The LDS issue made me think on a number of levels though.  The biggest one is what it will be like for our kids.  Will they be socially isolated for not being Mormon?  If so I think it's probably our fault in large measure, for not finding some of the few thousand kids who also aren't Mormon for them to relate with if need be.  It would also be very interesting to live in a place where orthodox Christianity is undeniably the minority opinion.  If we're being honest with ourselves pretty much every place in the country fits this bill.  But we're not honest, and still hold to the notion that this is a Christian culture and a Christian country.  Perhaps in name it is, but in many respects that name has been co-opted by politics and agendas and a great many non-spiritual driving factors.  I have to imagine that living in a place where the dominant religion is not your own will help you to understand the first century church better.  It will force you to decide what it really means to live what you believe.  Plus I don't think the Mormons are going to be burning any evangelicals on the stake.

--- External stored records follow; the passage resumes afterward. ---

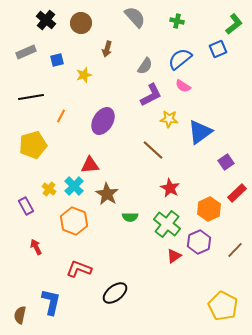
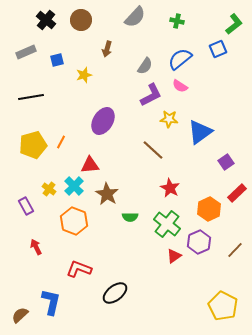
gray semicircle at (135, 17): rotated 85 degrees clockwise
brown circle at (81, 23): moved 3 px up
pink semicircle at (183, 86): moved 3 px left
orange line at (61, 116): moved 26 px down
brown semicircle at (20, 315): rotated 36 degrees clockwise
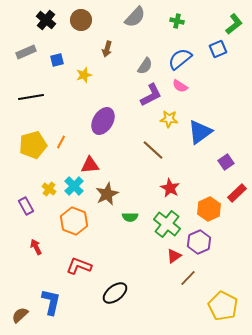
brown star at (107, 194): rotated 15 degrees clockwise
brown line at (235, 250): moved 47 px left, 28 px down
red L-shape at (79, 269): moved 3 px up
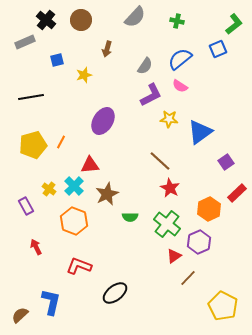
gray rectangle at (26, 52): moved 1 px left, 10 px up
brown line at (153, 150): moved 7 px right, 11 px down
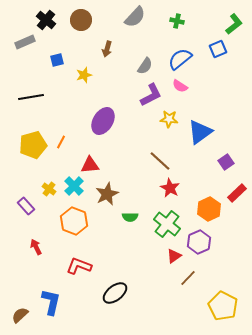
purple rectangle at (26, 206): rotated 12 degrees counterclockwise
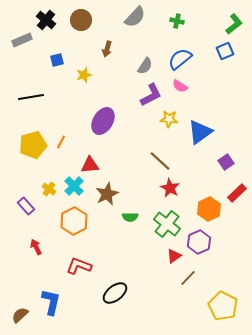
gray rectangle at (25, 42): moved 3 px left, 2 px up
blue square at (218, 49): moved 7 px right, 2 px down
orange hexagon at (74, 221): rotated 12 degrees clockwise
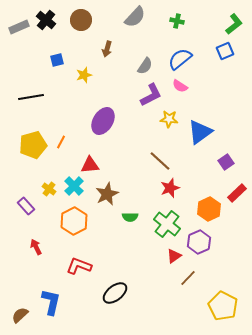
gray rectangle at (22, 40): moved 3 px left, 13 px up
red star at (170, 188): rotated 24 degrees clockwise
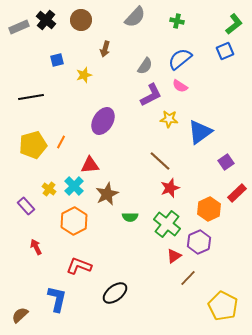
brown arrow at (107, 49): moved 2 px left
blue L-shape at (51, 302): moved 6 px right, 3 px up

In fact, I find it interesting to ponder the very systematic and organized way that relationships are built between the LDS and their neighbors.  I was told that each house on a street is assigned to an LDS-member who lives nearby.  They are responsible for that house, regardless of what type of people live in it.  Should a natural disaster or a power outage or whatever occur, it is their job to make sure everyone in that house is OK.  Say what you will about the structure and the expansion efforts and such of the LDS church, and you could argue that being told to do these things by your leadership is merely legalism and not true spirituality, but how much of that has mainstream Christianity lost?  Maybe you're being a good samaritan because you were told to, but for the person you help the impact is the same.  I am forced to wonder what the country would think of evangelicals if each one had to look out for their neighbors and do good deeds in the name of the church.  To my discredit I don't even know most of my neighbors.  We drive all over the city to go to work, shop miles from where we live, and go to churches that have little to do with location and much to do with finding the people and the beliefs most similar to our own.  Not that these things are all bad, and some of that is a natural result of how we build our cities and organize our lives.  But I have to wonder if a little forced neighborliness would really be a bad thing.